Saturday, June 30, 2018



Saturday’s Times if you get yours delivered comes with some Sunday ingredients. The book review and the magazine they give you a day early. The magazine today has an article on novelist Jonathan Franzen. That’s a perfect thing to read for a bookstore haunter like me. It’s a treat to find a revealing article about someone in a field you’re into. That’s one of the big pleasures of reading.  

If you’re a golfer you love to read about Tiger. If you’re into theater, a piece on Glenda Jackson playing King Lear here next year excites you. There’s a bookstore near my daughter’s apartment that's just for books about cooking. People like to read about things they’re interested in. Newspapers and magazines and books are real important companions in your life that way. Without them your life would be more isolated. It’s terrible that so many kids get out of school not knowing how to read well. How will they get deeper into the things they like without reading?

Friday, June 29, 2018



In 1967 in October 100,000 people outraged over America’s involvement and behavior in the war in Vietnam marched on the Pentagon. Norman Mailer and Dr.Spock, poet Robert Lowell, Yippies Jerry Rubin and Abbie Hoffman, and Ed Sanders and the Fugs were some of the notables who went to Washington to march in the protest. Mailer got arrested. He wrote about the march in The Armies of the Night. I’m currently reading it on the subway on the way to and from holding my sign on weekday mornings. It’s a vicarious thing, reading such a book now. You want to protest the behavior going on in today’s DC. You wonder who would be Mailer or Jerry Rubin this time. Who would be on that front line? Bernie. Naomi Klein. Cornell West. Who would the others be? Students? Emma from Parkland? Young and old should read Mailer’s book.

Sometimes people walking by the sign or riding by on a bicycle or in a passing car with the window down will flash a peace sign or raise their arm with a fist. The spirt is still there. 

Books like Mailer’s are inspiration. Schools should have such books.


Thursday, June 28, 2018


Alexandria Ocasio-Cortez.  Her primary win was the radiant good news on an otherwise grim political day.  Ben Jealous’s primary win in Maryland, that was good news too. They weren’t and aren’t standard-fare candidates. They were Bernie supporters. Two of many. When Bernie came on Bill Maher’s show a couple weeks ago, the audience got on its feet.

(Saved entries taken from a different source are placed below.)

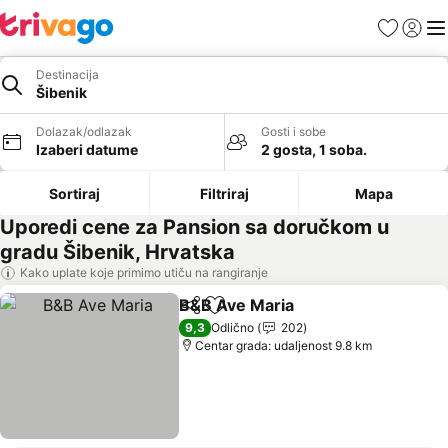
Favoriti
Prijavi
Men
Destinacija
Šibenik
Dolazak/odlazak
Gosti i sobe
Izaberi datume
2 gosta, 1 soba.
Sortiraj
Filtriraj
Mapa
Uporedi cene za Pansion sa doručkom u
gradu Šibenik, Hrvatska
Kako uplate koje primimo utiču na rangiranje
B&B Ave Maria
Deli
Dodati u favorite
Pogledaj ce
9,3
Odlično
202
Centar grada: udaljenost 9.8 km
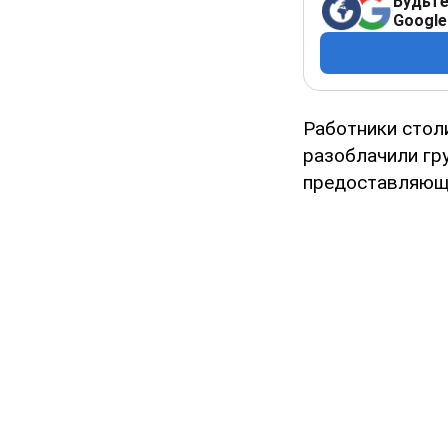
Будьте
Google
Работники стол
разоблачили гр
предоставляющи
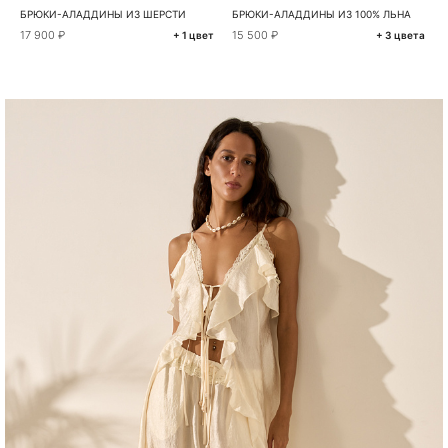
БРЮКИ-АЛАДДИНЫ ИЗ ШЕРСТИ
БРЮКИ-АЛАДДИНЫ ИЗ 100% ЛЬНА
17 900 ₽
15 500 ₽
+ 1 цвет
+ 3 цвета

Reading about that movement can be a good companion now. Which is another reason you wish all young people from poor and working-class parts of the city could read well.  


Wednesday, June 27, 2018


remember toddling into my mother’s roomwhere she was taking a perfumed bubble bath in the late afternoon. I announced (or maybe thought), “I’m free. I can read.”
Could I really have had such an improbable thought at age six? Or have just told myself that that thought occurred to me then? And yet remember my mother’s sweetness, the good smell, the afternoon sunlight, and my very real feeling of joyful liberation. And, quite concretely, reading has 
always struck me as a passport to the world, one in which characters are more real than actual people, where values are more intense than in the dim light of reality, where characters fly up into destinies rather than paddle around in ambiguity.
I felt like a blind person who’d just regained his sight. I was no longer a Cincinnatian but 
rather an earthling. If things were clearly written in English, there was no text that was off-limits. I never read the standard children’s classics. No Wind in the Willows. Only recently did I get around to Treasure Island.

Tuesday, June 26, 2018


'There is massive evidence that self-selected reading, or reading what you want to read, is responsible for most of our literacy development. Readers have better reading ability, know more vocabulary, write better, spell better, and have better control of complex grammatical constructions.' -Stephen D. Krashen

Monday, June 25, 2018



'My alma mater was books, a good library... I could spend the rest of my life reading, just satisfying my curiosity.'  -Malcolm X

Yesterday he'd have had a hard time doing that in Harlem. The city's neighborhood libraries are not open on Sunday.  Shamefully not open on Sunday.

Sunday, June 24, 2018


from today's New York Times, part of a review by Joe Klein of Ben Rhodes' book on the Obama White House. Rhodes was an adviser to and speechwriter for the president:

...Rhodes’s portrait of Obama is affectionate and respectful. The president is moderate, never the humanitarian firebrand that his younger staffers are — thoughtful, sane and cool. He plays cards in his spare time (spades as opposed to hearts, which was Clinton’s favorite), listens to contemporary music (“Thrift Shop,” by Macklemore), reads incessantly and muses on the things he reads (especially “Sapiens,” by Yuval Noah Harari). He is aware of his historic role as the first African-American president, but not crippled by race or embittered by it. He can be testy, but eschews anger, even in the face of the barely veiled bigotry and squalid conspiracy-mongering of his more extreme opponents. Trumpists will, no doubt, translate these qualities into aloofness, a lack of conviction and a lack of strength. But Obama’s deliberative nature led, more often than not, to the right answers — or, at the very least, to positions that did not make an explosive world more dangerous.